District information
- Type: Public
- Superintendent: Mr. Gary Weber

Other information
- Website: www.wcsdpa.org

= Warren County School District =

School district in Pennsylvania

The Warren County School District (WCSD) is a public school district in Warren County, Pennsylvania, and it is designed to encompass all but three county municipalities. It has four attendance areas: North, East, West and Central. Warren County School District encompasses approximately 792 square miles.

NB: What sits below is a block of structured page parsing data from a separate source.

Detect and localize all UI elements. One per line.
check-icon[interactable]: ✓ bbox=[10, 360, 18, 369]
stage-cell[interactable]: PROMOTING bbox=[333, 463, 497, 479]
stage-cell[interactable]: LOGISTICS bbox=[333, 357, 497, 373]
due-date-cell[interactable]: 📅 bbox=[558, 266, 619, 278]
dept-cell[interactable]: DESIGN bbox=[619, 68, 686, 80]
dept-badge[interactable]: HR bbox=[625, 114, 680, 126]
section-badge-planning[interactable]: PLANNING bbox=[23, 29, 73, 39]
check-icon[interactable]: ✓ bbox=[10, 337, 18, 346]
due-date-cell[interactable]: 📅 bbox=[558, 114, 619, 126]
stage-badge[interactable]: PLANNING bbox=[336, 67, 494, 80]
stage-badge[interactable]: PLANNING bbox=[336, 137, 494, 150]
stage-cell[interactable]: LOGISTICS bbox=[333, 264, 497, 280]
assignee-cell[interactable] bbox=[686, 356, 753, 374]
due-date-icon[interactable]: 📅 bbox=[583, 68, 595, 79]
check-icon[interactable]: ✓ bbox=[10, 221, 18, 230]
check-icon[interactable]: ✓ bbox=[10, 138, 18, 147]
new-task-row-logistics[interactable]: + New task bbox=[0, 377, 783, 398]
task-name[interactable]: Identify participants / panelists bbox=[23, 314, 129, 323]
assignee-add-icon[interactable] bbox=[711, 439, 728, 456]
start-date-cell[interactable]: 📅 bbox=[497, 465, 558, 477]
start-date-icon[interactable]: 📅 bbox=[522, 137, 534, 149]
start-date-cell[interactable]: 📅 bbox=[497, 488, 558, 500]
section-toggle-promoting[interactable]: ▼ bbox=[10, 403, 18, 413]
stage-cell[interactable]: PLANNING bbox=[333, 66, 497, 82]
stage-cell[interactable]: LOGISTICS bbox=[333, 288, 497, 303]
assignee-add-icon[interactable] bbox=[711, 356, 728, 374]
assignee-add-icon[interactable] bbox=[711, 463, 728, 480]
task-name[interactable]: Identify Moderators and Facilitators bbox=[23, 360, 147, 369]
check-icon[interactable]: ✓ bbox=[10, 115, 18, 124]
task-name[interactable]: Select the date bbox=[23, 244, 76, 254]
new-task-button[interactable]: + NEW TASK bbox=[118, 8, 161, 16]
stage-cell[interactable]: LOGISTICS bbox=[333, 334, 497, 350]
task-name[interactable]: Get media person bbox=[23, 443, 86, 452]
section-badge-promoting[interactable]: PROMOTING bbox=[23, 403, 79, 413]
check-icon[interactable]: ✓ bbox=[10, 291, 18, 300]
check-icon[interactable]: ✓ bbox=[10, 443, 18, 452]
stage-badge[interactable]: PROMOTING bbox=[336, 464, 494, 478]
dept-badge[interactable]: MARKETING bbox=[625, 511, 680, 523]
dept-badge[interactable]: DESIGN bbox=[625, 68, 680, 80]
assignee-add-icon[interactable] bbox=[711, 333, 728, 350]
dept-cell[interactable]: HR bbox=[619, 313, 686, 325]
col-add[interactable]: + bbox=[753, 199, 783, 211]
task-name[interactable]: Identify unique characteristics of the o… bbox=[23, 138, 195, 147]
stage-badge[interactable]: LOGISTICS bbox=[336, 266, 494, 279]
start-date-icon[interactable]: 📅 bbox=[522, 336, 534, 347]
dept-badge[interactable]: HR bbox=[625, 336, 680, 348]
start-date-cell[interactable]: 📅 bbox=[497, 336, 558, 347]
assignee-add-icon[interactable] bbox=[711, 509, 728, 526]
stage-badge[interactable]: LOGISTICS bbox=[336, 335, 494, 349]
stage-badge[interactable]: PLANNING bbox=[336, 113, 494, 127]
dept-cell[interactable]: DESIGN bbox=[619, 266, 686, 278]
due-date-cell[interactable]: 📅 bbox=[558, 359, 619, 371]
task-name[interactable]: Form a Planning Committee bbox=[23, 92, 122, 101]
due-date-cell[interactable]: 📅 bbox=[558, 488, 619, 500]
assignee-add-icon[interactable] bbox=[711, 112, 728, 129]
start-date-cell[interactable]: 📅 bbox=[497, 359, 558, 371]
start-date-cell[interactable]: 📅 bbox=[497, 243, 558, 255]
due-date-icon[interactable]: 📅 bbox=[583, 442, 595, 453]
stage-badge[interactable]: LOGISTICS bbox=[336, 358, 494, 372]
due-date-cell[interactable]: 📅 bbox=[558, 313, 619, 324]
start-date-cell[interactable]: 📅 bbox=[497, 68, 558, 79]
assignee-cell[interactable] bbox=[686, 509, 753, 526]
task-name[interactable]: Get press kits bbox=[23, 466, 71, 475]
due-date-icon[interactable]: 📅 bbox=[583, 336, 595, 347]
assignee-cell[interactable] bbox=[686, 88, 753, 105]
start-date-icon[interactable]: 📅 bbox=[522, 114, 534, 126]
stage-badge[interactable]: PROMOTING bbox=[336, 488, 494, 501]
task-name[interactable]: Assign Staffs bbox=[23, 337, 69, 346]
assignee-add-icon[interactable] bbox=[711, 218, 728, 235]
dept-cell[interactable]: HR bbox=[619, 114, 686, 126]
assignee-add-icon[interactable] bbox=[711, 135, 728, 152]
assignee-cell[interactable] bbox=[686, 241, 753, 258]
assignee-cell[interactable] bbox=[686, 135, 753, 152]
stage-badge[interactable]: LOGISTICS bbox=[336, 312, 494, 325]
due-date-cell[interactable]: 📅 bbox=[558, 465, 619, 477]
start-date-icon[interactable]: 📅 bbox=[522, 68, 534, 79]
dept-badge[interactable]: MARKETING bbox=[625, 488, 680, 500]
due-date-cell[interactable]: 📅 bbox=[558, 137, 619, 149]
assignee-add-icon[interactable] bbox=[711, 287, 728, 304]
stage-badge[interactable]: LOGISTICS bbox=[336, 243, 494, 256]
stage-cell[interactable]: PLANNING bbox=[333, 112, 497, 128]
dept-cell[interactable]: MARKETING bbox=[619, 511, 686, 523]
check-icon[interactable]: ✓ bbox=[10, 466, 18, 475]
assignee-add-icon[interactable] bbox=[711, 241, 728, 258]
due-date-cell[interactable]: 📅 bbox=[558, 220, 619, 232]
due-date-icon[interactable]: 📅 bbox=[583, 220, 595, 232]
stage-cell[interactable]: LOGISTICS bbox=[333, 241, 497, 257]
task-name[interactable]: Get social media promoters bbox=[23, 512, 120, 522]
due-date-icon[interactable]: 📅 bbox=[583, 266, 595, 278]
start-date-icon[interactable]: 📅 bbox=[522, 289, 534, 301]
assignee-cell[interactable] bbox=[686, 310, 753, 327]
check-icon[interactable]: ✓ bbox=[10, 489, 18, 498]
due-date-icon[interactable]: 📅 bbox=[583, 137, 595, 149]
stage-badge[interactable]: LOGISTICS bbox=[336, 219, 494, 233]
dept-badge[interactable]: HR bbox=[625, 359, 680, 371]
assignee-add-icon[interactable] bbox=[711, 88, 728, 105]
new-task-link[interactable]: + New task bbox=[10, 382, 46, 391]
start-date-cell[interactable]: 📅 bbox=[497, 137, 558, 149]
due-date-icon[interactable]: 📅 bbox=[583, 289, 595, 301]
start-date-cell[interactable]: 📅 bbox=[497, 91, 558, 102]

According to 2000 federal census data, it serves a resident population of 40,689. In 2009, the residents' per capita income was $17,898, while median family income was $42,714. In the Commonwealth, the median family income was
$49,501 and the United States median family income was $49,445, in 2010.

==Schools==
- Beaty-Warren Middle School
- Eisenhower Middle/High School
- Sheffield Elementary/Middle School
- Warren Area Elementary Center
- Warren Area High School
- Youngsville Elementary/Middle School
- Warren County Career Center
- Learning Enrichment Center

- Former schools
- Russell Elementary School
- Sheffield Area Middle/High School - High school closed in 2025, with building changed into a combined elementary and middle school.
- South Street Early Learning Center
- Sugar Grove Elementary School
- Youngsville Middle/High School - High school closed in 2025.